The expression of U. botrytis MAT1-1-1 and MAT1-2-1 loci in C. heterostrophus MAT deletion lines and C. heterostrophus C5, C4 and C4-41.7 strains was analyzed for RNA expression using qRT-PCR. RT-PCR was performed with the PrimeScript strand cDNA Synthesis Kit (Takara, Japan) following the supplier’s instructions. Transcript levels were quantitated using either the threshold cycle (ΔΔCT) method or a relative standard curve. SYBR green sequence detection was performed using the StepOne real-time PCR system (Applied Biosystems)70. To monitor the expression of U. botrytis MAT1-1-1 or MAT1-2-1 in reference transgenic C. heterostrophus strains C5, C4 and C4-41.7, we used the primers listed in Table S3. The C. heterostrophus actin gene (AY748990) was used as the endogenous control to normalize the expression of MAT1-1-1 or MAT1-2-1 in all transgenic lines of C. heterostrophus. To monitor the expression of the C. heterostrophus MAT1-1-1 or MAT1-2-1 in reference transgenic U. botrytis strains, we used the primers listed in Table S3. The actin gene was used as the endogenous control to normalize the expression of MAT1-1-1 or MAT1-2-1 genes in all transgenic lines of U. botrytis. Actin-F and Actin-R primers were used to amplify the actin gene in all tested strains (Table S3).

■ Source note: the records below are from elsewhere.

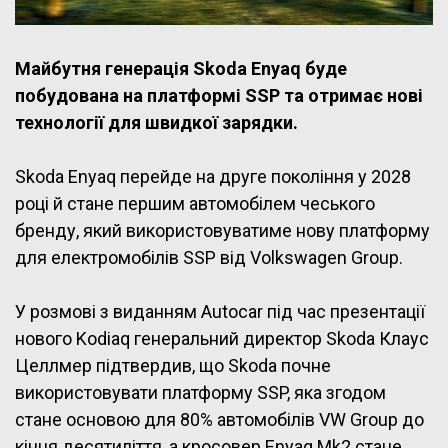
Майбутня генерація Skoda Enyaq буде
побудована на платформі SSP та отримає нові
технології для швидкої зарядки.
Skoda Enyaq перейде на друге покоління у 2028
році й стане першим автомобілем чеського
бренду, який використовуватиме нову платформу
для електромобілів SSP від Volkswagen Group.
У розмові з виданням Autocar під час презентації
нового Kodiaq генеральний директор Skoda Клаус
Целлмер підтвердив, що Skoda почне
використовувати платформу SSP, яка згодом
стане основою для 80% автомобілів VW Group до
кінця десятиліття, а кросовер Enyaq Mk2 стане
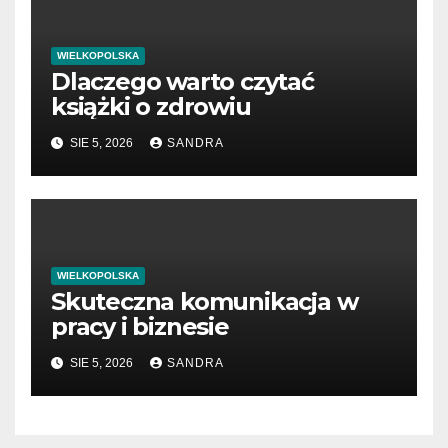
WIELKOPOLSKA
Dlaczego warto czytać
książki o zdrowiu
SIE 5, 2026
SANDRA
WIELKOPOLSKA
Skuteczna komunikacja w
pracy i biznesie
SIE 5, 2026
SANDRA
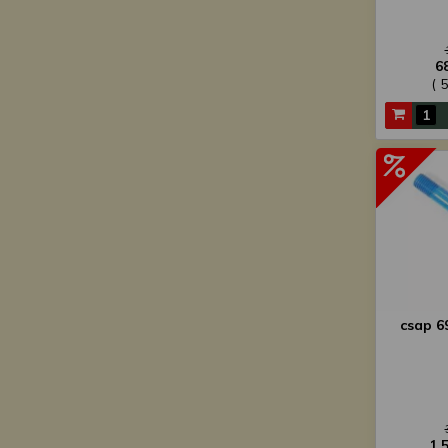
6
( 
csap 69
1 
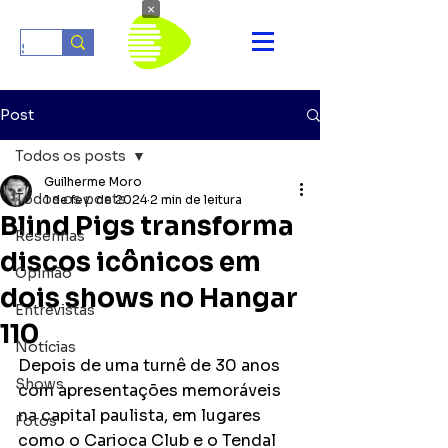
×
Post
Todos os posts
Guilherme Moro
Todos os posts
1 de fev. de 2024
2 min de leitura
Blind Pigs transforma
Resenhas
discos icônicos em
Opinião
dois shows no Hangar
Entrevistas
110
Notícias
Depois de uma turnê de 30 anos 
Shows
com apresentações memoráveis 
na capital paulista, em lugares 
Fotos
como o Carioca Club e o Tendal 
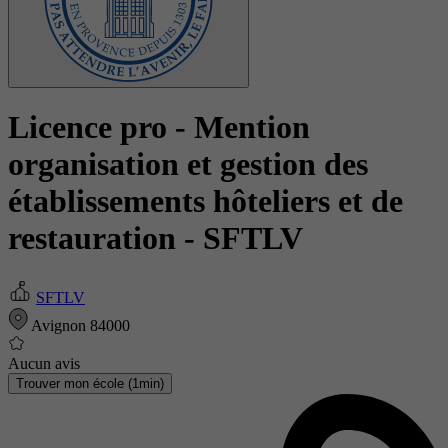
Licence pro - Mention
organisation et gestion des
établissements hôteliers et de
restauration
- SFTLV
SFTLV
Avignon 84000
Aucun avis
Trouver mon école (1min)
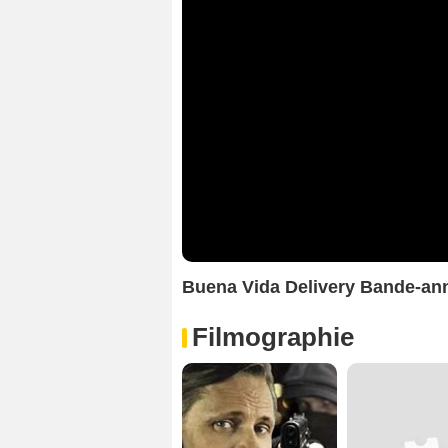
Buena Vida Delivery Bande-a
Filmographie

Validation experiments of target genes and control genes for the comparative ΔΔCT method were performed according to the instructions of Applied Biosystems70. For a valid ΔΔCT method calculation, the efficiency of the target amplification and the efficiency of reference amplification must be approximately equal. Relative quantitation is expressed as a difference in target gene expression with respect to an endogenous control in different samples. Each cDNA sample was assayed in triplicate, and RNAs were obtained from three separate biological samples.

Light Microscopy

For microscopic studies, all transformants, C. heterostrophus or U. botrytis wild-type and MAT-deleted strains were cultivated using standard conditions11, 32. Microscopy was performed using an Olympus BX-53 microscope (Tokyo, Japan). The preparations of fruiting bodies and asexual spores of C. heterostrophus or U. botrytis were conducted following the procedures described by Wang et al.32 and Turgeon et al.11. The pseudothecia and asci produced by the different transformants from the cross or self matings were stained with cotton blue. Photographs were subsequently processed using the Autolevel and Autocontrast features of Adobe Photoshop 9.0. Each experiment was repeated at least three times.